As I see it, the information that is critical is the actual spot on the
ground where the specimen came from. What we need is to document that spot
as accurately and unambiguously as possible. There are several methods to
do this, with the most common being to reference a grid system (e.g.
latitude/longitude) or to refer to some identifiable, named place (e.g. a
town, river, or mountain). In the past, the system used was as much a
matter of convenience as anything: named places were relatively easy to get
and close enough to the actual spot for 99% of the scientific studies being
undertaken. Today, the use of computer analysis and the large amounts of
data available make coding with reference to a map-grid system essential.
Thus the emphasis on geocoding old place-name based records with lat-long.
The problem I've run into while doing this geocoding is that many of the
old place-name based records don't translate directly without introducing a
significant amount of error. For example, it's common to have specimens
reported as from "10 miles north of Town X". It's very tempting to look up
Town X in the gazetteer, calculate an offset for 10 miles north, modify the
latitude, and call it good. It's quick, easy and probably pretty close.
Unfortunately, this can give a false sense of accuracy for the location. As
often as not, checking a detailed map will show that the road that leads out
of Town X to the north actually goes northwest, not north, and that there is
no easy access to the area directly north of the town. We now have two
possibilities: First, the collector actually drove northwest out of town for
10 miles, pulled off on the side of the road and picked up the specimens; or
second, that they actually did travel over hill and dale exactly 10 miles on
compass bearing 0 degrees from the centre of town and collected on that
apparently random spot in the middle of nowhere.
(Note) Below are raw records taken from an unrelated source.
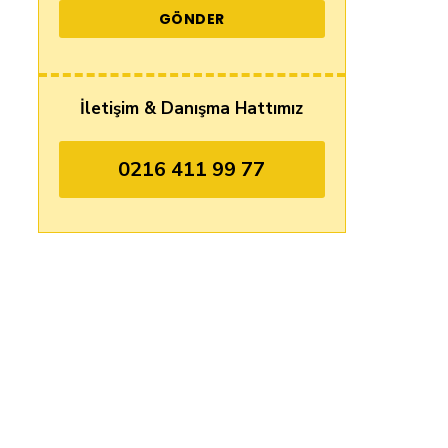
İletişim & Danışma Hattımız
0216 411 99 77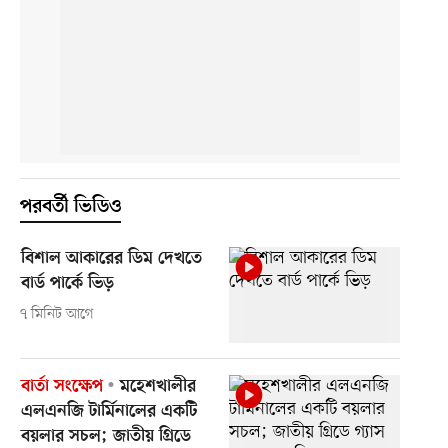
পরবর্তী ভিডিও
বিশাল আকারের ডিম দেখতে
বার্ড পার্কে ভিড়
৭ মিনিট আগে
বার্তা সংক্ষেপ
মহেশখালীর
এলএনজি টার্মিনালের একটি
বয়লার সচল; জাতীয় গ্রিডে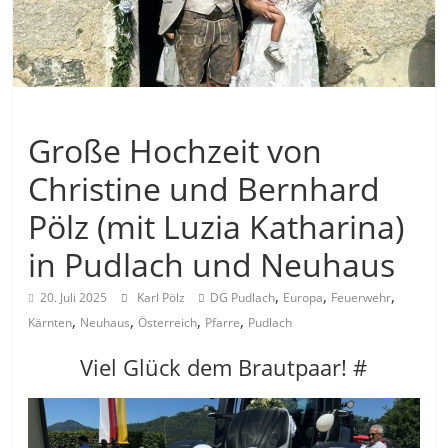
Allgemein
Große Hochzeit von
Christine und Bernhard
Pölz (mit Luzia Katharina)
in Pudlach und Neuhaus
,
,
,
20. Juli 2025
Karl Pölz
DG Pudlach
Europa
Feuerwehr
,
,
,
,
Kärnten
Neuhaus
Österreich
Pfarre
Pudlach
Viel Glück dem Brautpaar! #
Having been around insect
collectors for a few years now I would say that the first scenario is much
Collecting from rivers posses the same sort of problem. The chances are
very high that collecting will be done near where a road crosses the river,
and this can only be determined from a very specific data label or by having
a look at a map. The use of a gazetteer is especially risky in this case
because the mapping agency who geocoded the river will pick a biologically
arbitrary spot to represent the river in their gazetteer and it's unlikely
that will correspond to likely collecting points on the river.
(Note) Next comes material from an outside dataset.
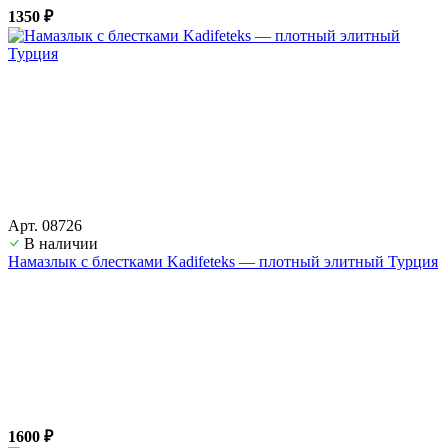
1350 ₽
Арт. 08726
В наличии
Намазлык с блестками Kadifeteks — плотный элитный Турция
1600 ₽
In summary, here is what I've found after geocoding some 20,000 ant
records from Australia. On-line gazetteers are a great research tool and
can save a tremendous amount of time. However, they are only a tool and
what is critical is the actual spot on the ground where the specimen came
from, and this is independent of the quality or completeness of any
gazetteer. Also, every locality record has some level of error associated
with it (even GPS boxes have errors, even if they are only on the order of
metres). It is very helpful (and more honest) to include some error
estimate along with the geocoded data. This is especially important if the
records are going to be used for environmental modelling or if GIS systems
are going to be used to draw conclusions from the data (for example, to
estimate the elevation or vegetation type from the lat/long. alone). It's
important to know that a locality originally recorded as "New York City"
could be anywhere within a 30 mile radius, while "35.34'51"S 147.28'10"E" is
probably within a few metres of the actual spot on the ground.